Affiliations: Department of Pediatrics, Shaheed Beheshti University
of Medical Sciences, Tehran, Islamic Republic of Iran
Note: [] Correspondence: Farideh Shiva, MD, Department of Pediatrics,
Taleghani Medical Center, Evin, Tehran, Islamic Republic of Iran. Tel.: +98 21
284 9571; E-mail: shivahfa@yahoo.com
Abstract: Optimal medical care requires that patients receive medications
appropriate to their clinical needs. To achieve this objective it is essential
that irrational patient management practices are identified, and attempts made
towards their correction. A study was done in Tehran to identify prescribing
practices in common acute infections in children. Data collected from reviewing
the prescriptions given to children in three different settings of ambulatory
care, and from interviewing their parents, was documented on a structured
questionnaire. Five hundred prescriptions were reviewed. Three hundred and
eight were for acute gastroenteritis and 192 for acute respiratory tract
infection. The average number of drugs/prescription was 3.33 ± 1.2;
general practitioners prescribed 3.47 ± 1.2 and pediatricians 3.2
± 1.1 drugs, (P=0.032). Antibiotics were written in 79.4%, and 42.8%
included injections. In respiratory infections, antihistamines were prescribed
in 73.4%. In gastroenteritis anti-emetics were written for 62% and 61.4% were
not given oral rehydration solution (ORS). General practitioners prescribed
more medications and less ORS than pediatricians.
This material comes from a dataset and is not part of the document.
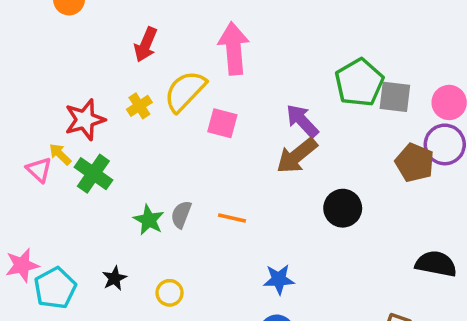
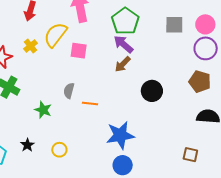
green pentagon: (359, 83) -> (125, 21), moved
brown arrow: (297, 156) -> (123, 64), size x0.7
brown pentagon: (415, 163) -> (200, 82), moved
gray semicircle: (181, 214) -> (69, 91), moved
blue star: (279, 279) -> (120, 135), size x1.6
The difference was
statistically significant for injections, ORS and anti-emetic medications
(P<0.05). More drugs/prescription and more antibiotics were given in private
clinics as compared to public hospitals (P<0.05). We identified
inappropriate drug use in acute respiratory and gastrointestinal infections in
children receiving outpatient care in Tehran. Before planning successful
intervention strategies, it is crucial to develop insight in the socio-cultural
incentives that result in irrational prescriptions.